Okay, that’s all well and good but how do you go further, what’s the next step if you really believe in what you espouse? Volume 2 of course!
One of my absolute favourite works by Elgar, and probably his own as well, is the Symphonic Study, Falstaff. It’s an incredibly vivid telling in purely orchestral terms of one of Shakespeare’s most thoughtful tales. That it is purely orchestral is, to my mind at least, possibly one of the reasons why it has never captured the public’s imagination like some of Elgar’s other works. It’s exhilarating, daring, stunningly difficult to play and contains all the glorious thumbprints of the composer that we love when we hear them in his other compositions. It has incredible pathos when required and grand, uplifting bombast elsewhere.
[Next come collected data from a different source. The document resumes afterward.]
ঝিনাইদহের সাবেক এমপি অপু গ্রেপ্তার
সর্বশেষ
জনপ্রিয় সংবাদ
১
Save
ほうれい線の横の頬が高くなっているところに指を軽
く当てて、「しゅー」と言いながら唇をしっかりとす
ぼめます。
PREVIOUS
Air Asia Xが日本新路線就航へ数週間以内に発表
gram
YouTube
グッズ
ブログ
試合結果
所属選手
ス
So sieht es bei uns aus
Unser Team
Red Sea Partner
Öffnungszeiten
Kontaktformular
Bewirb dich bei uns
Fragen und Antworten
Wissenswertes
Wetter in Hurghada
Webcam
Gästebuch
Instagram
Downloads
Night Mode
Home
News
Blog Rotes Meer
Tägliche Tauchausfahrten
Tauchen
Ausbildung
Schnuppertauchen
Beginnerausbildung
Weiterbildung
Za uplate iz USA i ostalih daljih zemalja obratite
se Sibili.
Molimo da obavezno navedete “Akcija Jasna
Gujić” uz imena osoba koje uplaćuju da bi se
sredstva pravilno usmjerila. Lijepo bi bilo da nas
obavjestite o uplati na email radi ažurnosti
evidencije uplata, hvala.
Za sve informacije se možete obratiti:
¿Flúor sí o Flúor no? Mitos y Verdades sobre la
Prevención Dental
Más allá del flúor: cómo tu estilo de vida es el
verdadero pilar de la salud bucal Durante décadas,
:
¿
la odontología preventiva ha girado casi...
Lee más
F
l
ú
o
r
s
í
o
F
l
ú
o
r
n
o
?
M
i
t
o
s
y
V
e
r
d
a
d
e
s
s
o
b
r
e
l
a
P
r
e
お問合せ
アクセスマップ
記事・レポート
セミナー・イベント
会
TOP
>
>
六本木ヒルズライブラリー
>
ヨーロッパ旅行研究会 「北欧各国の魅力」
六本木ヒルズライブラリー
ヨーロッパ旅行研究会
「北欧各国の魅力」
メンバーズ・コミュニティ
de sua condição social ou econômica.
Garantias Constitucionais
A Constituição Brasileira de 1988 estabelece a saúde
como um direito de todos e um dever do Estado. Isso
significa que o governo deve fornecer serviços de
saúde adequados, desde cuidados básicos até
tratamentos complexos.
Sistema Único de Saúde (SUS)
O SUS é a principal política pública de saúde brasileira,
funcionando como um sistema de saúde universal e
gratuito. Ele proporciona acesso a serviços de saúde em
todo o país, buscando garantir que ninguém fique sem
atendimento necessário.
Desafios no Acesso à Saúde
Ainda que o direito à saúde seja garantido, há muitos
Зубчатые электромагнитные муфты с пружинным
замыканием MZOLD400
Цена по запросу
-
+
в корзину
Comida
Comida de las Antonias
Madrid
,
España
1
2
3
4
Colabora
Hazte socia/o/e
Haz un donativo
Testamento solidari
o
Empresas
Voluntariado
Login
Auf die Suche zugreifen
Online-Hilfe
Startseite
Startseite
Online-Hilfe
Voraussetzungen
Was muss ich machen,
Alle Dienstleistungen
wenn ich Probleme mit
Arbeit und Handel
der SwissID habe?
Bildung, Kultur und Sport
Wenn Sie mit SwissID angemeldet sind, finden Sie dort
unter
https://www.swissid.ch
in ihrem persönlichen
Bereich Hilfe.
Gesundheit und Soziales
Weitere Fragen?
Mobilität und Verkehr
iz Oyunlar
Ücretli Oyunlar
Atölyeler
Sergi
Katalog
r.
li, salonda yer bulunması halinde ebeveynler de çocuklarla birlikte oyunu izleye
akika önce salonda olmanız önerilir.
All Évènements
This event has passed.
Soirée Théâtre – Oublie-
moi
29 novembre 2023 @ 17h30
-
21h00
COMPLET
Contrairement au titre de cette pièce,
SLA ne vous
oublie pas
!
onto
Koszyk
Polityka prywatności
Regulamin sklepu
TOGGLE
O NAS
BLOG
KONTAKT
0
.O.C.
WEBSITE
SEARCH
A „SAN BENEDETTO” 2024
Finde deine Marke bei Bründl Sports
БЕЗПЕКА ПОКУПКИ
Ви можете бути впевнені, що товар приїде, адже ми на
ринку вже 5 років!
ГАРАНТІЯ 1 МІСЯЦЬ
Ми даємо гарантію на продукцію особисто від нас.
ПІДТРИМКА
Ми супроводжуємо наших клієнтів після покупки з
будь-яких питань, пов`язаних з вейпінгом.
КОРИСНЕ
Again, I ask myself, as someone in a position and with the opportunity to bring truly great music to people who have never or rarely heard it, how can we present this work to an audience that can appreciate it more fully? Could we perhaps try to find a way to engage with it on twenty-first century terms, terms which have different performance expectations and which offer greater tolerance? Perhaps present it in a way that contextualises the unsaid narrative and, draw the listener in with more immediacy? Hopefully that’s just what will happen when you listen to our latest recording on Orchid Classics with the BBC’s wonderful National Orchestra of Wales. With the inimitable talents of the great actors Timothy and Samuel West I’ve extracted sections of the text from Shakespeare’s Henry plays and inserted them at Elgar’s own, natural breaks in the music. I don’t believe for one second that it detracts from the sweeping musical drama but, rather, enhances the listener’s experience and keeps him or her abreast of the action. As a powerful and engaging companion on this disc, you can also discover more of Elgar’s American colleague, George Chadwick in his fast paced and brilliantly orchestrated telling of Robert Burns’ poem, Tam O’Shanter. A night on the town followed by the most hair-raising of journeys home!
If any of this strikes a chord with you, I’ll feel as though I’ve done my duty as a conductor. Great music should not only be ‘alive and well’, as so many people claim, it should be beating down doors and thrusting its greatness upon us. It should be there for everyone to delve in to, inviting, welcoming and, ultimately, thoroughly compelling.